WORK REQUEST: The answer is to be the lines below that lie between the line holding "ABOUT THE AUTHOR" and the line holding "7. What should I feed angelfish fry?", inclusive, transcribed exactly and free of pictures.

ENTRIES SHOWN:
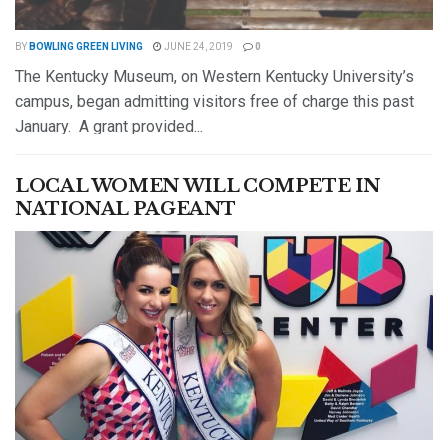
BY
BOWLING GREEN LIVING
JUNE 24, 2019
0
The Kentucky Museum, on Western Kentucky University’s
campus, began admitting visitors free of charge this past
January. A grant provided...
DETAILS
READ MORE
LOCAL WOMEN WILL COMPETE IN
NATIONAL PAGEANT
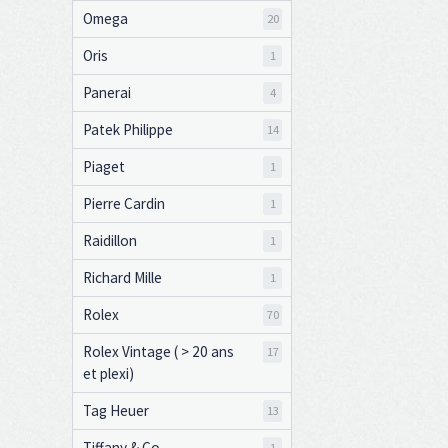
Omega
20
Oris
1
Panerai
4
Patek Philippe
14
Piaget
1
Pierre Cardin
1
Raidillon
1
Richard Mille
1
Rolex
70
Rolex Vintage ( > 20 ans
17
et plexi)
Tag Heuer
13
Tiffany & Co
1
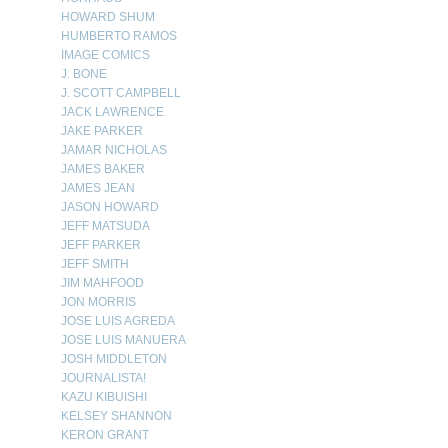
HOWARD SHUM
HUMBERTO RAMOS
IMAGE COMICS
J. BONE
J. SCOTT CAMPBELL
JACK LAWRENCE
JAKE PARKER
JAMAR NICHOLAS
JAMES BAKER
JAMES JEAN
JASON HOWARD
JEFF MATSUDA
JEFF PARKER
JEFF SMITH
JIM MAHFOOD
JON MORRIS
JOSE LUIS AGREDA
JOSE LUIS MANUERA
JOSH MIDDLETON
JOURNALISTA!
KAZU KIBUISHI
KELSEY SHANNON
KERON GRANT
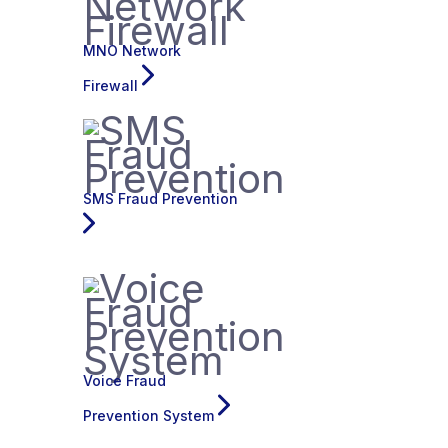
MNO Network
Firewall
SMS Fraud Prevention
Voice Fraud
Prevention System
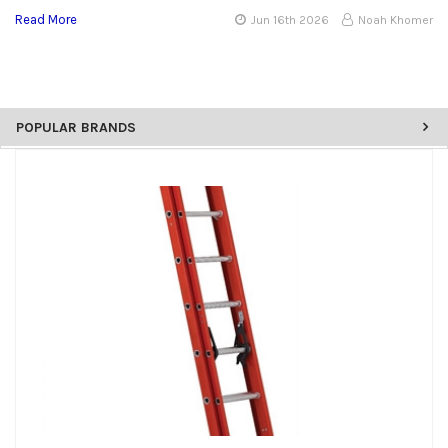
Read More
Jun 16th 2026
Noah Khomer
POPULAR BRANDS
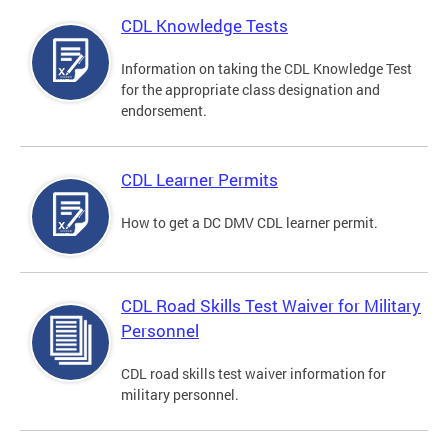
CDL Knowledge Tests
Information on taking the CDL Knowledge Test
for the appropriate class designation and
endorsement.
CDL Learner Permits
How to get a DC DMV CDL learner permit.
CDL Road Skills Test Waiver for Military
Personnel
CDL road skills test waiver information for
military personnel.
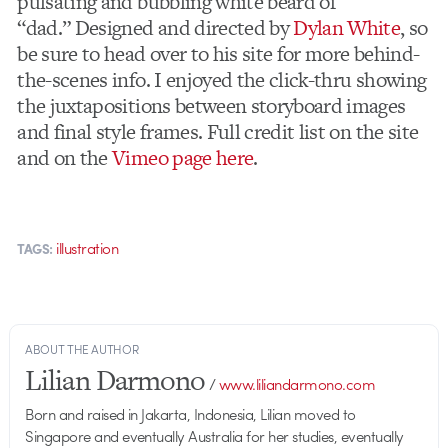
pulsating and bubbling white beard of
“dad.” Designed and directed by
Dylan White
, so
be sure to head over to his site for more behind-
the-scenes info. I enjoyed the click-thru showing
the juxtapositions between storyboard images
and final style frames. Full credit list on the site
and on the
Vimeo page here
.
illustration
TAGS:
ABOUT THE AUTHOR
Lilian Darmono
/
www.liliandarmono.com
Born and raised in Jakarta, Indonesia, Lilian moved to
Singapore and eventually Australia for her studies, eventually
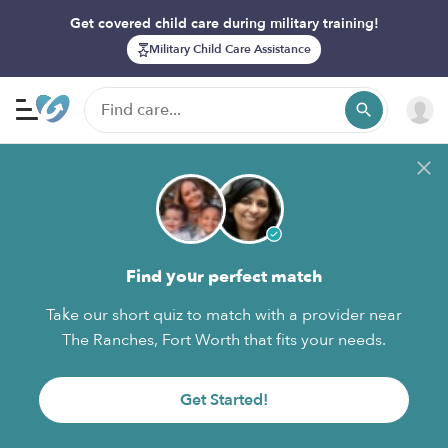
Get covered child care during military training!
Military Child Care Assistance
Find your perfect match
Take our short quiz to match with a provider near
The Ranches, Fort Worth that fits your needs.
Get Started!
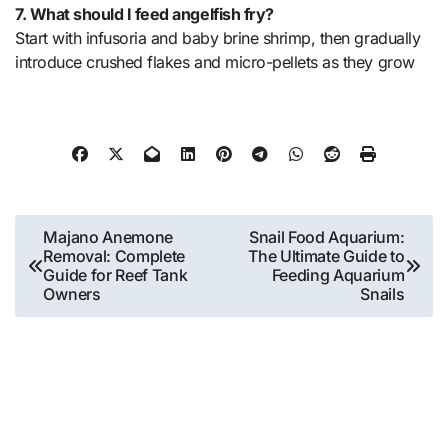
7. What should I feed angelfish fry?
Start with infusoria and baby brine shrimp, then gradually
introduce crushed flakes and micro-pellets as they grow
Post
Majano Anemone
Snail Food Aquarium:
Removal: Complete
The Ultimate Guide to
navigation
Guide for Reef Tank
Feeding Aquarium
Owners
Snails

==

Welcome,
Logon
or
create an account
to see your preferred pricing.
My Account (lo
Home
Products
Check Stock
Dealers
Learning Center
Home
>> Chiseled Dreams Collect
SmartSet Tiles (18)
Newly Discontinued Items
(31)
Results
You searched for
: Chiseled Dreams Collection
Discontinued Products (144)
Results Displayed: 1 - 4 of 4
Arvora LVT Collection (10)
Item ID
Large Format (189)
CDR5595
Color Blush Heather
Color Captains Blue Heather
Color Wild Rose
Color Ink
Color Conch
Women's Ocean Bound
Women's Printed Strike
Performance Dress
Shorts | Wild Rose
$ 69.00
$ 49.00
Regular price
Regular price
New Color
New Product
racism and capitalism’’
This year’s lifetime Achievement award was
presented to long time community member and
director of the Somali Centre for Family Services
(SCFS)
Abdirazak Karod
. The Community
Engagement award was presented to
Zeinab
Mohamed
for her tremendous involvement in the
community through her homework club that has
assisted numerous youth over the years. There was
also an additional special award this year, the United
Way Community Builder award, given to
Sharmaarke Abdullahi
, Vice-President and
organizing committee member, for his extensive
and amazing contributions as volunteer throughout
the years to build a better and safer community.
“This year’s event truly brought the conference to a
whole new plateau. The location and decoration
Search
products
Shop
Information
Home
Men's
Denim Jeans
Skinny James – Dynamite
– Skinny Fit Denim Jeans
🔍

COMPLETED EXERCISE:
ABOUT THE AUTHOR
Lilian Darmono
/
www.liliandarmono.com
Born and raised in Jakarta, Indonesia, Lilian moved to
Singapore and eventually Australia for her studies, eventually
Get covered child care during military training!
Military Child Care Assistance
Find your perfect match
Take our short quiz to match with a provider near
The Ranches, Fort Worth that fits your needs.
Get Started!
7. What should I feed angelfish fry?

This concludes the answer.